手指も喉もきれいにしてから食事したい

身体が丈夫なことだけが取り柄です。幼少期のことはあまり覚えていませんが、18歳で実家を出てから、風邪や季節性感染症にはほとんどかかっていないと思います。

ただ、大学時代は年に一度は救急車の世話になっていました(「無駄に救急車を呼ぶな」と怒らないでください。近所に頼れる人がいないひとり暮らしだったのでお許しを)。

恥を承知で言うと、大体は古くなった食材を食べてお腹を壊し、深夜にゲロゲロと嘔吐して、脱水症状になりかけて廊下で動けなくなり、どうしようもなく119番に電話して助けを求めたという情けないエピソードです。

点滴をしてもらい、1時間ほど病院のベッドで寝た後、貧乏学生には「た、高い……」と感じるタクシーで泣く泣く帰宅し、なるべく病院にはかかりたくない、かからないようにするぞ! と毎度心に決めたのを覚えています。

会社員時代にも残念な話があります。早朝、社内のジムのランニングマシンで走っているうちに、突然ふっと意識が飛んで転倒した拍子に後頭部を打って、気づいたら病院にいた……なんてことも二度ありました。

疲れているのに走ったり、準備不足だったりしたのが理由でしょう。いずれも周りにとっては迷惑な話です(さすがに20代半ば以降、同じようなことは繰り返していません)。

風邪をひかない話に戻すと、手洗いうがいが習慣づいているのが大きいと思います。

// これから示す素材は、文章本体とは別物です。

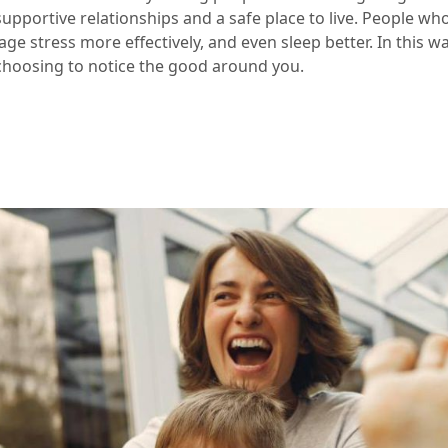
upportive relationships and a safe place to live. People who
ge stress more effectively, and even sleep better. In this 
 choosing to notice the good around you.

起床後、帰宅後、外出時の食前、お手洗いに立った際などのタイミングで、手洗いうがいをします。息をするくらいに自然なアクションです。

特に外をあちこち動き回った後、合間に手持ちの飲み物で水分補給することはありますが、手洗いうがいをせずに食事を始める、なんてことはしません。

手も喉もきれいにしてから食べたいのです。古い飲食店や旅先でトイレしかなく、手洗いうがいできる洗面台がない場合は「仕方ない」としますが、それ以外は食前の手洗いうがいを必ずします。

かなり細かい話をすると、インドカレー(ナン付き)を食べるときは、食事が来た後に料理の写真をスマホで撮影(自分の記録のため)してから、手洗いうがいをしに行きます。

汚れたスマホに触れた手指でナンをちぎるなんて無理です。スマホについた雑菌をナンと一緒に食べたくはありません。

ナンをちぎって頬張る直前に手を清潔な状態にし、食事を終えて脂っぽくなった手指を石鹸で洗い、きれいな状態に戻すまではスマホに触れることはありません。

私は「スマホにはトイレの便器よりも雑菌が付着している説」を信じていて、1日に最低1回はスマホを流水で洗います。

昼間シャワーを浴びることがあれば、スマホを洗って身体を拭いたタオルで拭きとることも。夜は入浴後、スマホを洗って身体を拭いたタオルで拭きとります。

潔癖症だと言われることもあるし、自分もその傾向があると自覚もしています。それをネガティブには捉えていません。

長年に渡る手洗いうがいの徹底は、自分の身体を守る有効な術のひとつだと感じています。変わらず続けていくつもりです。